- _Goal of the exercise_
Each line of the material must be reproduced exactly; pictures stay out.
-.-.-
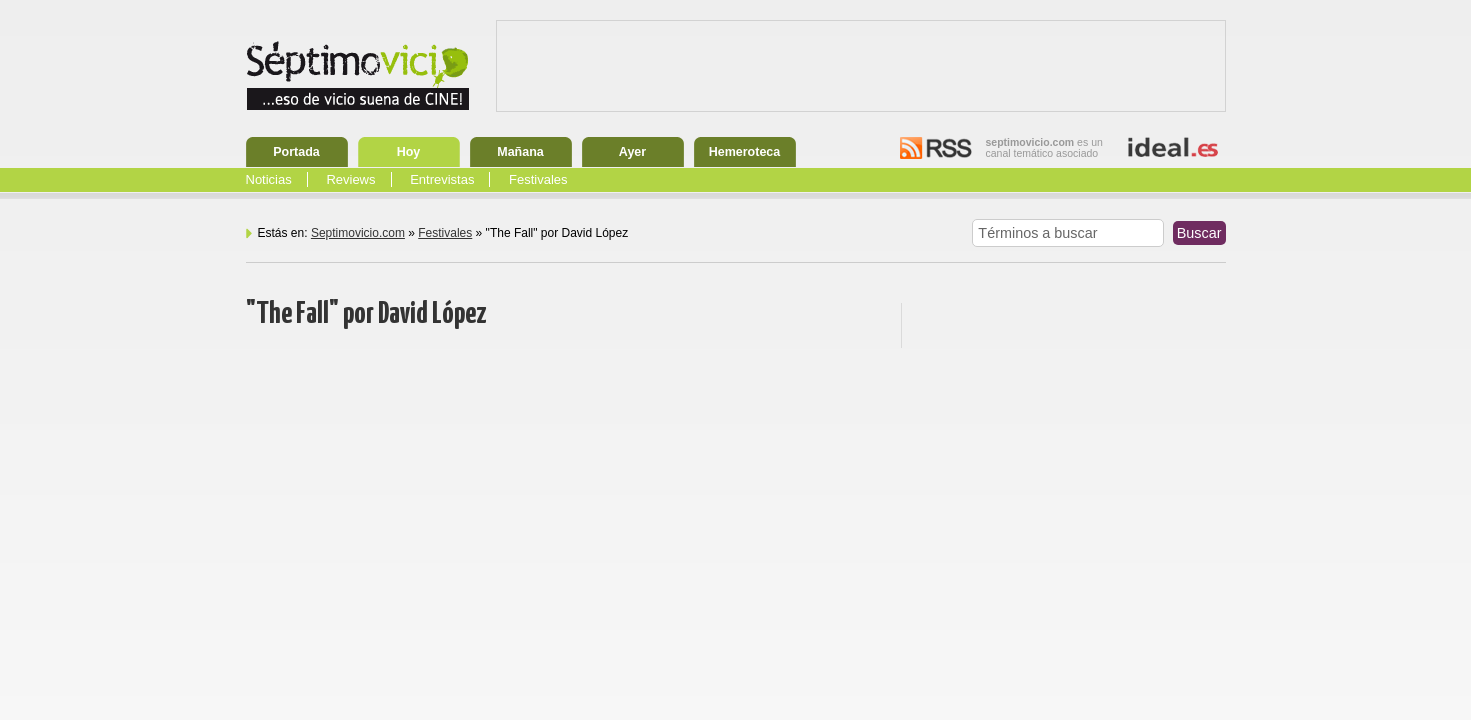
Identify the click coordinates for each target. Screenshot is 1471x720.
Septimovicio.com (358, 233)
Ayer (632, 152)
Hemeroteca (745, 152)
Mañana (520, 152)
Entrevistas (442, 179)
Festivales (538, 179)
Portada (296, 152)
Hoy (409, 152)
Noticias (269, 179)
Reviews (350, 179)
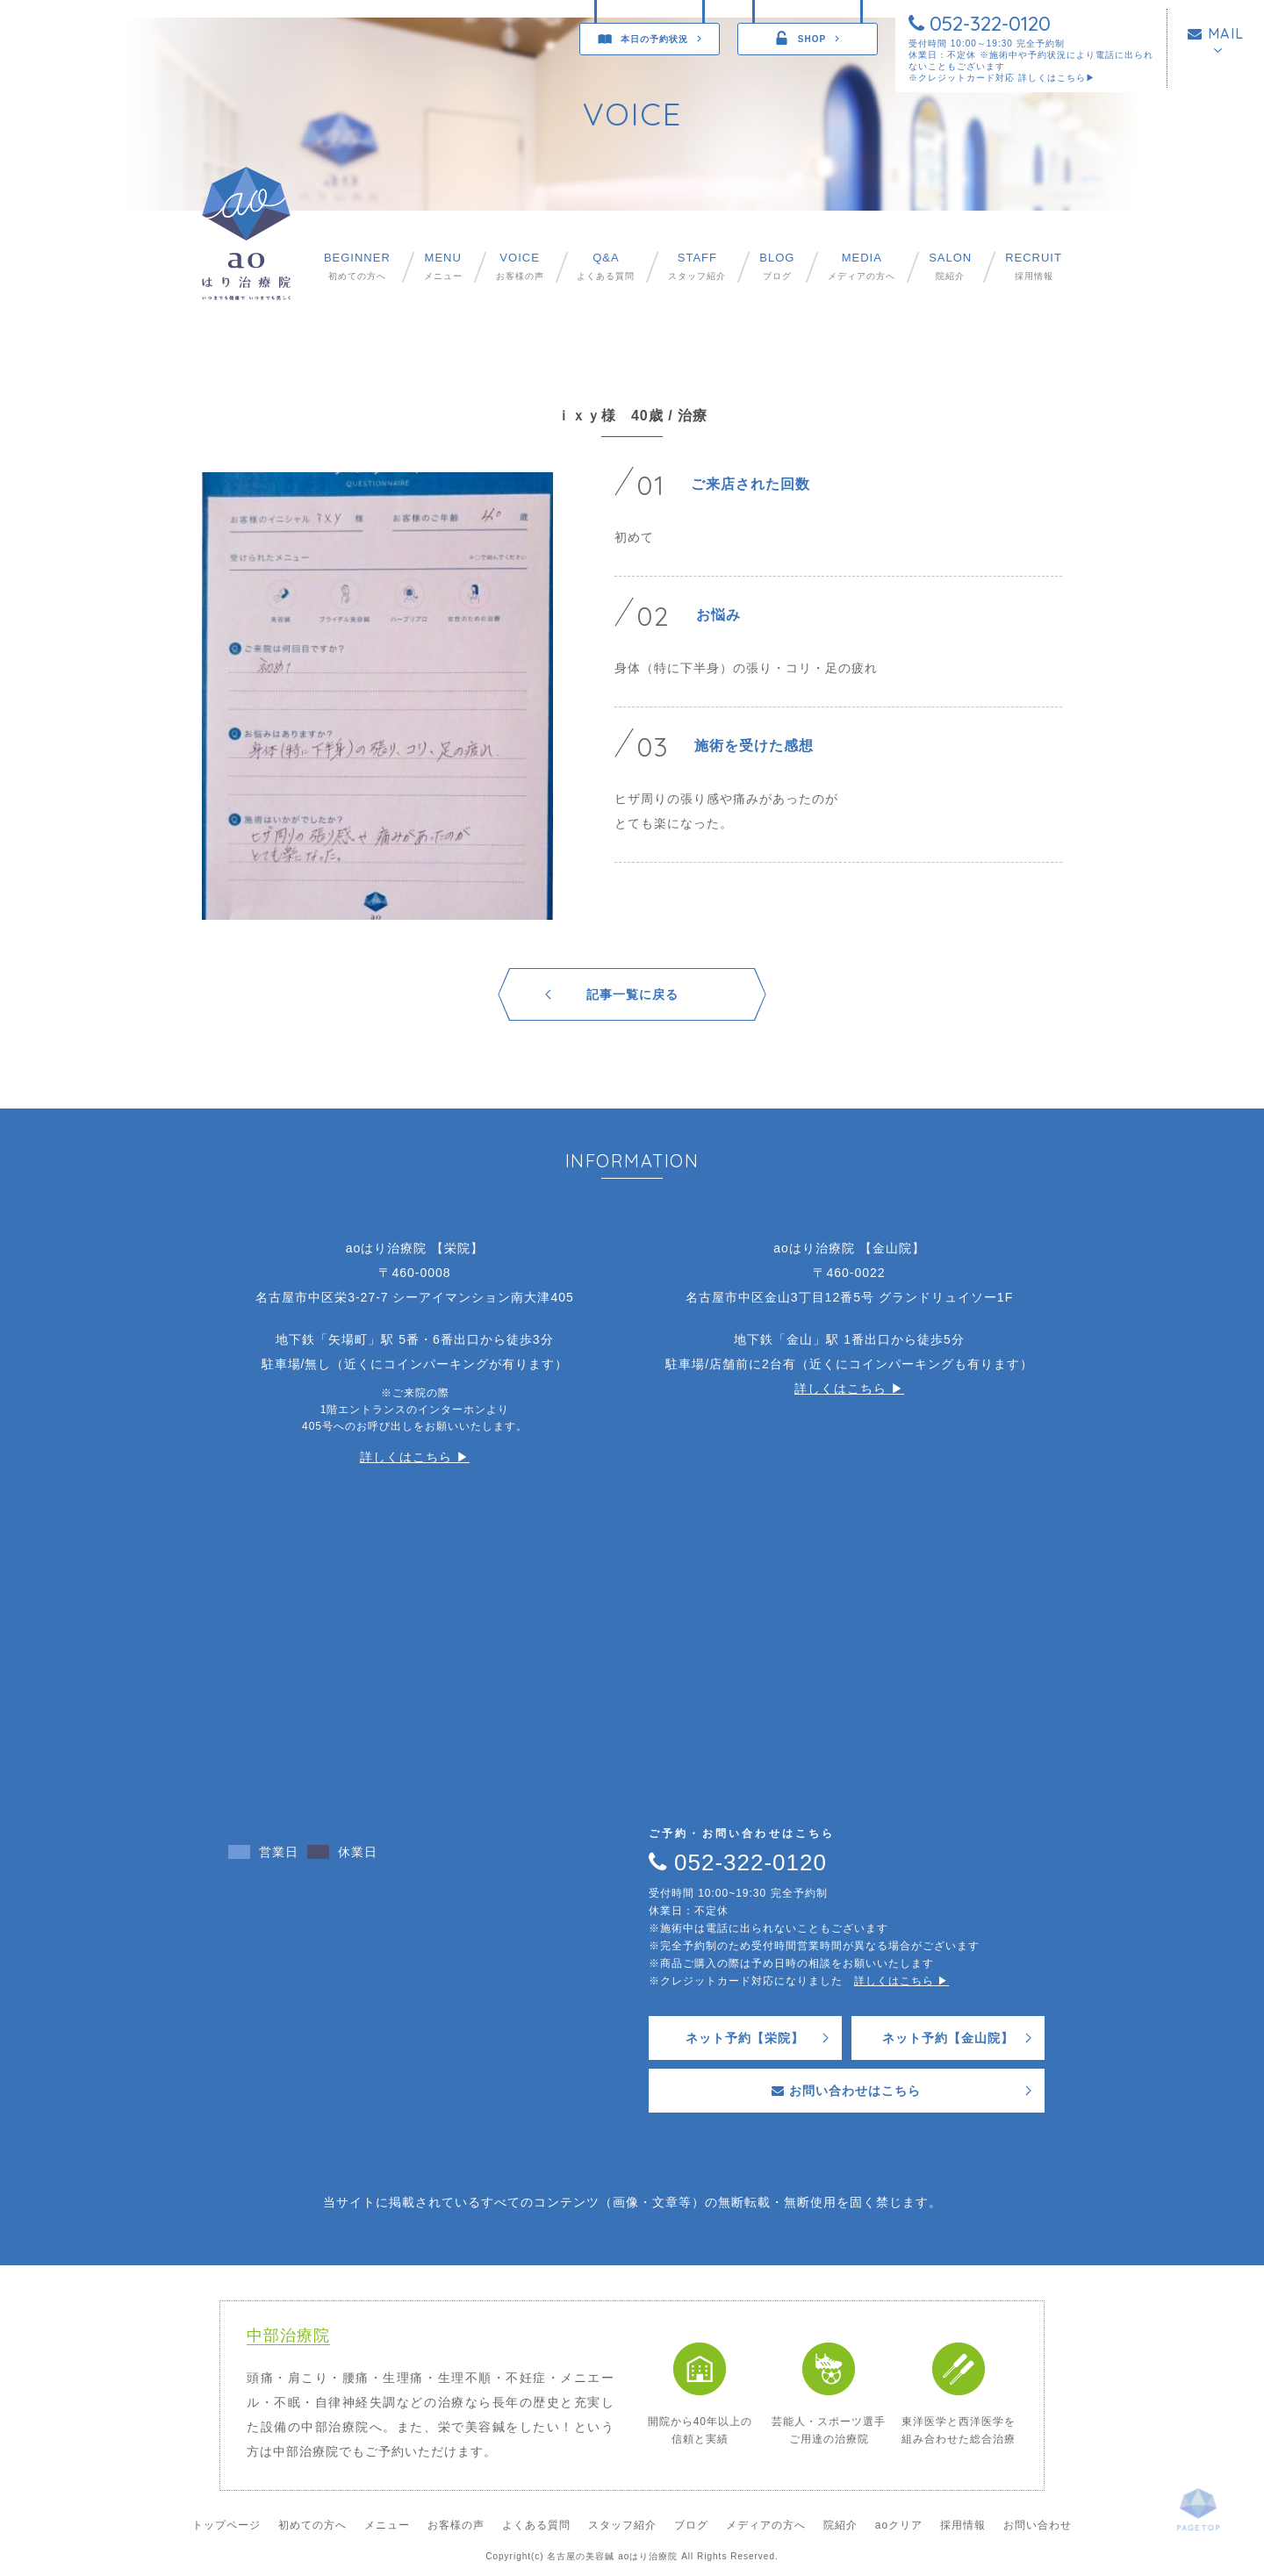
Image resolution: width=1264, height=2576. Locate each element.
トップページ (226, 2525)
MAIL (1216, 33)
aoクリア (899, 2525)
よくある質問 (606, 266)
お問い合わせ (1037, 2525)
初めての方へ (357, 266)
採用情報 (1033, 266)
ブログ (776, 266)
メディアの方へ (861, 266)
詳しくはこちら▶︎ (1056, 78)
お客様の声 (520, 266)
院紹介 (950, 266)
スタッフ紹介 (697, 266)
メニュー (443, 266)
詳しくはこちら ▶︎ (415, 1457)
-.-.-
- _Reply_
Identify the click coordinates for each target. Screenshot is 1471x720.
Septimovicio.com (358, 233)
Ayer (632, 152)
Hemeroteca (745, 152)
Mañana (520, 152)
Entrevistas (442, 179)
Festivales (538, 179)
Portada (296, 152)
Hoy (409, 152)
Noticias (269, 179)
Reviews (350, 179)
Image resolution: width=1264, height=2576. Locate each element.
トップページ (226, 2525)
MAIL (1216, 33)
aoクリア (899, 2525)
よくある質問 (606, 266)
お問い合わせ (1037, 2525)
初めての方へ (357, 266)
採用情報 (1033, 266)
ブログ (776, 266)
メディアの方へ (861, 266)
詳しくはこちら▶︎ (1056, 78)
お客様の声 (520, 266)
院紹介 (950, 266)
スタッフ紹介 (697, 266)
メニュー (443, 266)
詳しくはこちら ▶︎ (415, 1457)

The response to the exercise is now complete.